Take the case of Aarti Mahajan, a successful PR professional, who had an arr-anged marriage eight years ago and a child soon after. After childbirth, postpartum depression and painful stitches, she lost interest in the physical aspect of her relationship with her husband. He, in turn, although quite hands-on in child-rearing, felt left out as she was always with the baby. “For almost two years,” she recalls, “we didn’t even touch each other in an affectionate way, let alone sexual. Now, Naisha is six and there’s nothing left of ‘us’ except being co-parents. Vicky (husband) doesn’t talk about his work or problems, isn’t interested in my life and often resents it when I tell him I had a good time doing something. He is going through depression, but he refuses to open up to me or see a counsellor. Because of all this, I feel no connection with him. If he comes close to me, I feel repulsed. Often, I force myself to go through the motions just so he doesn’t feel bad. My life has mostly been empty which I used to try to fill by spending time with Naisha, meeting my friends or indulging in activities I enjoy.”
Recently, through friends, Aarti met a man who pays attention to her and gives her the excitement and emotional anchor she’d been craving for. “It’s tempting to want him in my life forever. He’s heart-wrenchingly perfect for me and yet, I will probably have to cut off from him,” she rues, explaining, “I don’t think I have the strength to go through a divorce, put Naisha through the trauma, face society’s jibes, and start single life all over again, as I can’t count on him being there with me through all this.” Instead, the fulfilment she feels with the ‘other’ actually helps her cope with the emotional void and the Dead Bedroom Syndrome.
“It’s ironic, when I’ve had a good day having meaningful and entertaining conversation with him, felt the spark and come home in high spirits, I feel I can be more caring and polite with Vicky and my in-laws, more involved with life at home. It’s the only thing that keeps me going,” she adds, wistfully.

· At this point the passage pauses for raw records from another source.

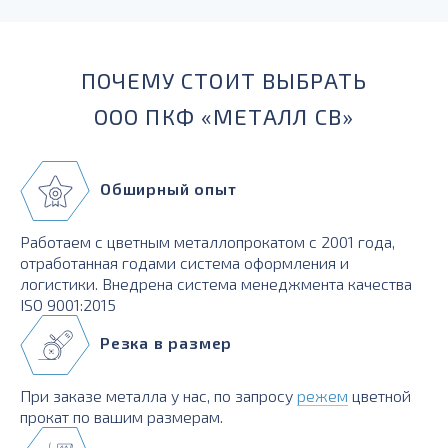
ПОЧЕМУ СТОИТ ВЫБРАТЬ
ООО ПКФ «МЕТАЛЛ СВ»
Обширный опыт
Работаем с цветным металлопрокатом с 2001 года,
отработанная годами система оформления и
логистики. Внедрена система менеджмента качества
ISO 9001:2015
Резка в размер
При заказе металла у нас, по запросу
режем
цветной
прокат по вашим размерам.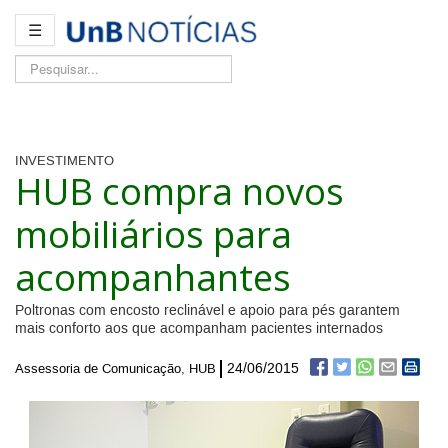
☰
Pesquisar...
INVESTIMENTO
HUB compra novos
mobiliários para
acompanhantes
Poltronas com encosto reclinável e apoio para pés garantem
mais conforto aos que acompanham pacientes internados
24/06/2015
Assessoria de Comunicação, HUB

Is an affair on the side ever going to be seen as a sign of our modernism? Or is the Indian woman’s sexual dalliance the start of a sexual revolution that reflects a deeper cultural shift?
(Names changed to protect identities.)
The Cheat Chart
- Nigeria 62% Nigerian women are unfaithful, a survey says
- Thailand 59% women in Thailand admitted to cheating on their husbands. Many husbands are comfortable about their spouse having had sex outside marriage.
- Britain 42% people have had sex outside marriage. The country experiences a high rate of women cheating.
- Malaysia 33% of Malaysians are known to cheat, 39% of Malaysian women, in particular
- Russia 33% of Russian women are known to be cheaters
- Singapore 19% of women in Singapore are known to be unfaithful
- France Women in France are 16.3% likely to commit adultery. Men are 22% likely.
- America 61% of Americans believe adultery shouldn’t be a crime
- Italy 14% of married women in Italy admitted to having an affair once during married life. 54% of the married men did not know about their spouse’s extramarital activities.
- Indian women are at the bottom of the survey. While they are also known to be adulterous, it’s mostly under wraps.